This is what my husband said to me when I suggested the name of this blog “Keep calm and have a cupcake”. And he’s right. I am not really a cake person, and therefore not really a cupcake person. He, on the other hand, LOVES cupcakes. There is one place in town that makes a cupcake that I like, a pumpkin one. But I scrape all of the icing off first and only eat half. And I eat it in the morning with a cup of coffee. So it’s basically a breakfast muffin by the time I get through with it.
Also the word “cupcake” brings to mind a certain type of girl. A bubbly girly-girl. A girl who likes pink. And sparkles. A girl who had no issues planning her wedding because there can never be too much pink and sparkles at a wedding. I am not this girl. I like these kind of girls, I have many friends who are girls like this and I envy the easy way they glide through life, because they want the things that girls are supposed to want.

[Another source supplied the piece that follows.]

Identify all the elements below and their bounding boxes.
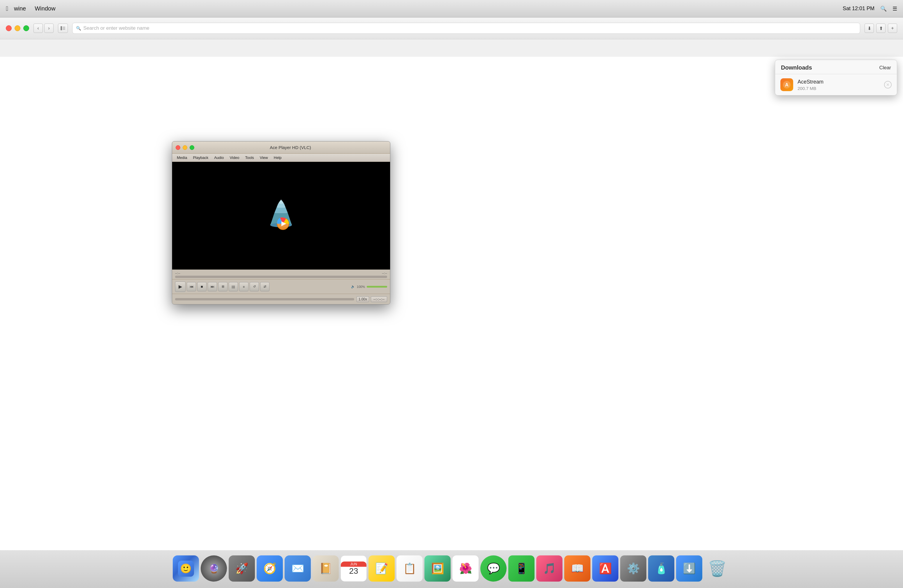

Point being, I am not someone who you would expect to put the word “cupcake” in her blog title. But there it is. So to explain this, I should also explain that I am indecisive. Very indecisive. And I often put off making decisions because I can’t quite commit. And one of the biggest things that I have not been able to commit to is naming this blog. You see, I decided to write this in May of 2010. It’s now August. I have written many draft “posts”, but they all sit in my inbox of my gmail account. All because whenever I tried to name the blog, I panicked. That isn’t “me”, I would say. Or whine, depending on if you are listening to me or my husband. And I couldn’t possibly start a blog with a title that doesn’t work, that doesn’t immediately capture exactly who I am and what I believe in one catchy title.
I did my research. Being a lawyer has rubbed off on me in a few ways. And there are great blog titles out there. I got a journal. I started making lists. Lists of blog names I like. Lists of possible names. List of words I like. List of phrases I think are funny. Lists of anything that could possibly sum me up and define me. I’ve been carrying it around with me for months. And nothing is right. Or, if it is right, it’s already taken. Imagine that!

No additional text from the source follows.